===== TASK INPUT =====

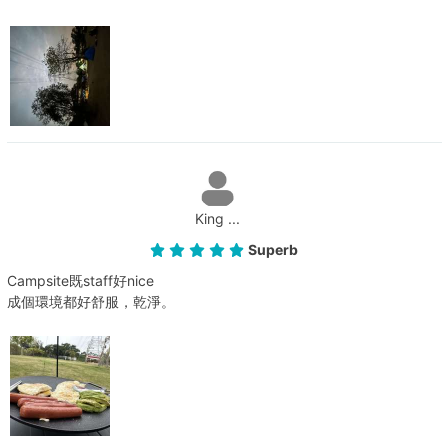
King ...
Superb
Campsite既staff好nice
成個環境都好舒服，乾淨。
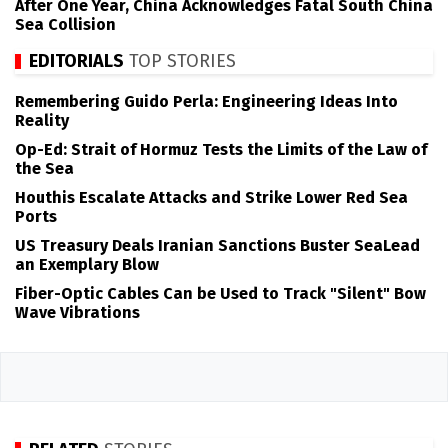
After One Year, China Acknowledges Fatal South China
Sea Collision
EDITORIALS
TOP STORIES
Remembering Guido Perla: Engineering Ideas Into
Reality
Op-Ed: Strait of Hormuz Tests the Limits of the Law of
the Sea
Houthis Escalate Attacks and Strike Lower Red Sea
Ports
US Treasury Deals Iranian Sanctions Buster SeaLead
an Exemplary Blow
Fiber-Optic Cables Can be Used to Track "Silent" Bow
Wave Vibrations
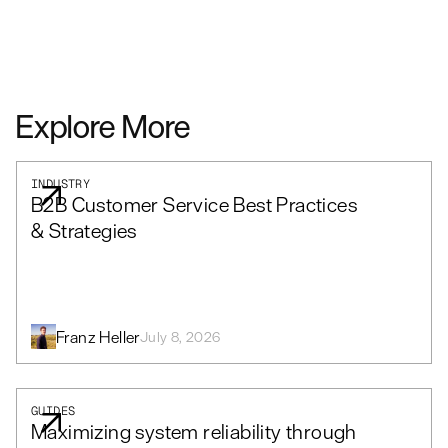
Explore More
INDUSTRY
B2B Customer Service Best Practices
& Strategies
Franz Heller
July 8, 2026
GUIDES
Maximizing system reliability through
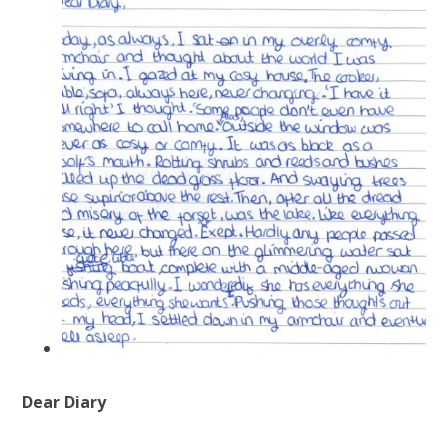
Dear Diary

=====
===== TASK INPUT =====

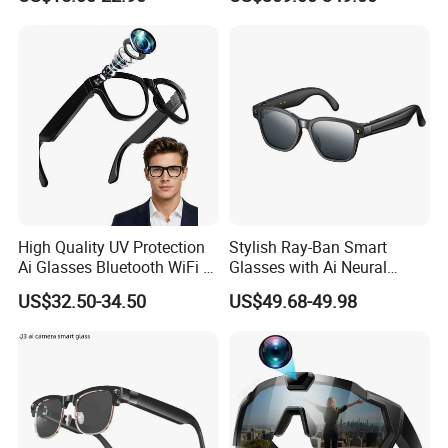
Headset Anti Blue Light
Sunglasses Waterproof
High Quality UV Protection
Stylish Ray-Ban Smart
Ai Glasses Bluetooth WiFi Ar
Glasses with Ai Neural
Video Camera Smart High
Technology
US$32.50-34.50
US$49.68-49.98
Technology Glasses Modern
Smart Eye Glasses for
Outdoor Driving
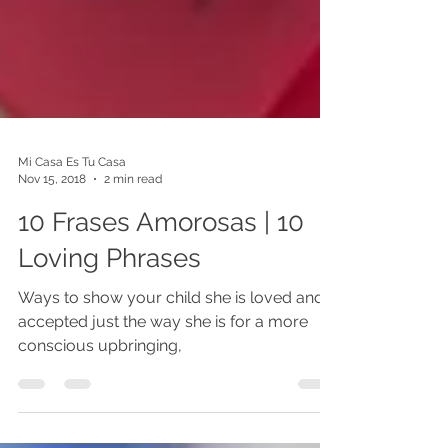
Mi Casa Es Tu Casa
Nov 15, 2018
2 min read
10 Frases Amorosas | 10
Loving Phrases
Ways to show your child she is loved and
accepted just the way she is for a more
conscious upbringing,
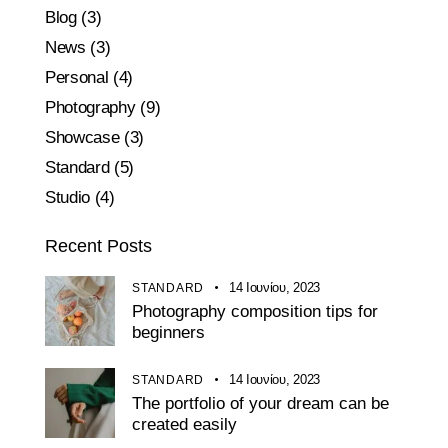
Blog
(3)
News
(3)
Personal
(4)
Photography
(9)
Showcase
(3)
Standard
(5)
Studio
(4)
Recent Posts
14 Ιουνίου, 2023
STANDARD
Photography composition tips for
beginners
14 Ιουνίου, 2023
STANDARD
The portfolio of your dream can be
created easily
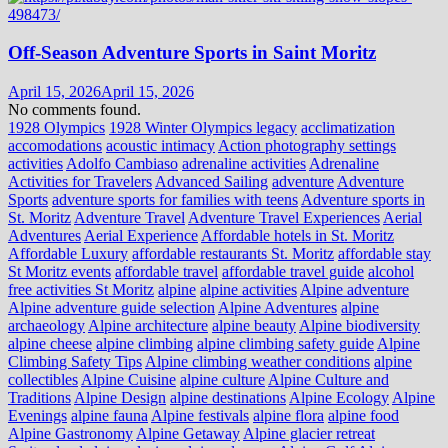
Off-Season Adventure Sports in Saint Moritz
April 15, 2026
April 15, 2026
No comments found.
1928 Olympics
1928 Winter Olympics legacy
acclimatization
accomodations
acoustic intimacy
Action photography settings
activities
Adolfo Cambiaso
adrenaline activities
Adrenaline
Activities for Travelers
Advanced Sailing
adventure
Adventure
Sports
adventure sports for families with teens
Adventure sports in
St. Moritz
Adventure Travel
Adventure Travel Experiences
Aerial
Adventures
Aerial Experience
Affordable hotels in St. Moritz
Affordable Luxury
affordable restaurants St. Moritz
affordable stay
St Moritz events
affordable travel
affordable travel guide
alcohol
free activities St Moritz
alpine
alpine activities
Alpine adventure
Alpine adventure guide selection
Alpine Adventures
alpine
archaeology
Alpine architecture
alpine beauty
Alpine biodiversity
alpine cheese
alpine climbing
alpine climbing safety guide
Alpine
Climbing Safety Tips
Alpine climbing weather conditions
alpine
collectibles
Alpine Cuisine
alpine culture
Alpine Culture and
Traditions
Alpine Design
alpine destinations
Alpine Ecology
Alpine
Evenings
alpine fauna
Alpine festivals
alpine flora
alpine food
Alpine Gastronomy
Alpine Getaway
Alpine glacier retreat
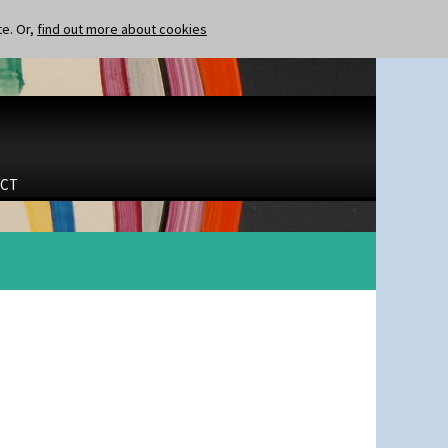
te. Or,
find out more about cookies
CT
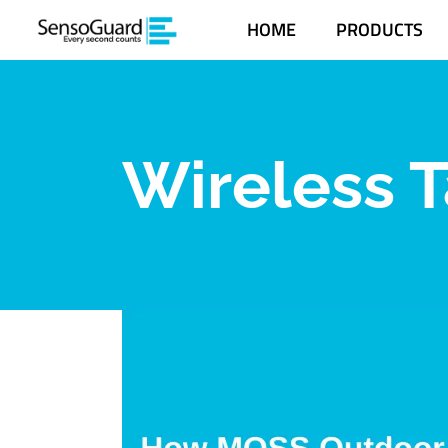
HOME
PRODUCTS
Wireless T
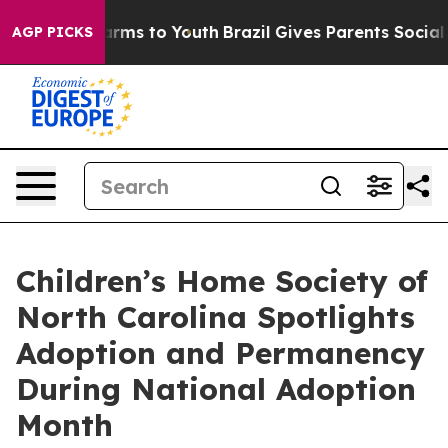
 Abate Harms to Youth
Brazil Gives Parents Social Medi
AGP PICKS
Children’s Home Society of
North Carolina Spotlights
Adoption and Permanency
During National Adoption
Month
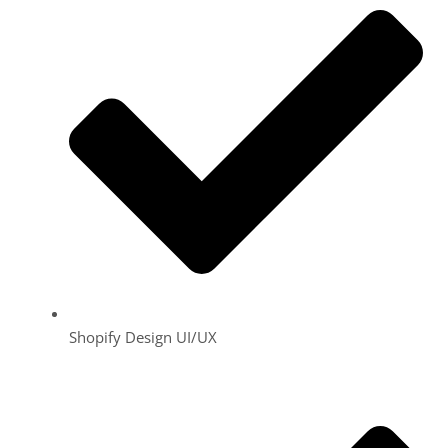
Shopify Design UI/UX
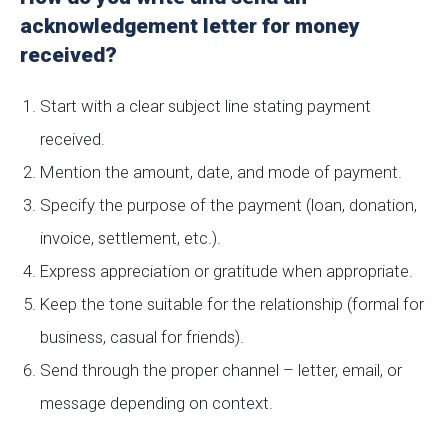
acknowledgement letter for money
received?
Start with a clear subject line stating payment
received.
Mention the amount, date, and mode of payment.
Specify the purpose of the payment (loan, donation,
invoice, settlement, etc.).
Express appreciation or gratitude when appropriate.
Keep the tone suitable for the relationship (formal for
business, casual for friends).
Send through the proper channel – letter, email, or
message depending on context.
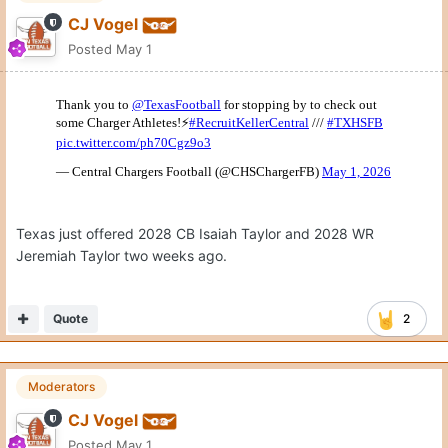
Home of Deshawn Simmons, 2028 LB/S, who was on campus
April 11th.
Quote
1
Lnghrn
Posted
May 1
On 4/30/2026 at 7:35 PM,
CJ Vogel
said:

=====
===== TASK INPUT =====

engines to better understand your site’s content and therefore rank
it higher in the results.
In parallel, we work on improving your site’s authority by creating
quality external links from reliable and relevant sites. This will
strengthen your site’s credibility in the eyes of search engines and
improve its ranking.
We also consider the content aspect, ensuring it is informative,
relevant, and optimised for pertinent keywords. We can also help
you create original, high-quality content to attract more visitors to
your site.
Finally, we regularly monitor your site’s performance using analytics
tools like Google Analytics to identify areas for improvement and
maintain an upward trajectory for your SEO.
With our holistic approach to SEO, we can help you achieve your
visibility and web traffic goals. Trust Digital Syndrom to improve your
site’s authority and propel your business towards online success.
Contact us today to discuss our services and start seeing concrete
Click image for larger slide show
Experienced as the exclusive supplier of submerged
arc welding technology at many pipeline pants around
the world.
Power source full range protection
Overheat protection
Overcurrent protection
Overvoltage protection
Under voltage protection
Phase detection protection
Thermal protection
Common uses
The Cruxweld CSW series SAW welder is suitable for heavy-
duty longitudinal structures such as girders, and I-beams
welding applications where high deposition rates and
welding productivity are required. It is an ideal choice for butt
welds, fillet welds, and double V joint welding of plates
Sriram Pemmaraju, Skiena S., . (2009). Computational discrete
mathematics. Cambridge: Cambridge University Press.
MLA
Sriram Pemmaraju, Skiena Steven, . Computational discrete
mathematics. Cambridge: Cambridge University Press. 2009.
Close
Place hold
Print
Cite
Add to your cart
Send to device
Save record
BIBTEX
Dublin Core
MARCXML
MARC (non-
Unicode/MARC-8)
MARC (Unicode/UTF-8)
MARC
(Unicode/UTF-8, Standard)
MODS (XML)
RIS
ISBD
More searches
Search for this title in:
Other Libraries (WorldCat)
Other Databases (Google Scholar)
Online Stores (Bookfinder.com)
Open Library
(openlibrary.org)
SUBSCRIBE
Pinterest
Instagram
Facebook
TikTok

=====

■ **INSTRUCTIONS FOR THE TASK**: Pick out all lines from the data above in which the word "welding" appears.

■ **TASK SOLUTION**:
arc welding technology at many pipeline pants around
welding applications where high deposition rates and
welding productivity are required. It is an ideal choice for butt
welds, fillet welds, and double V joint welding of plates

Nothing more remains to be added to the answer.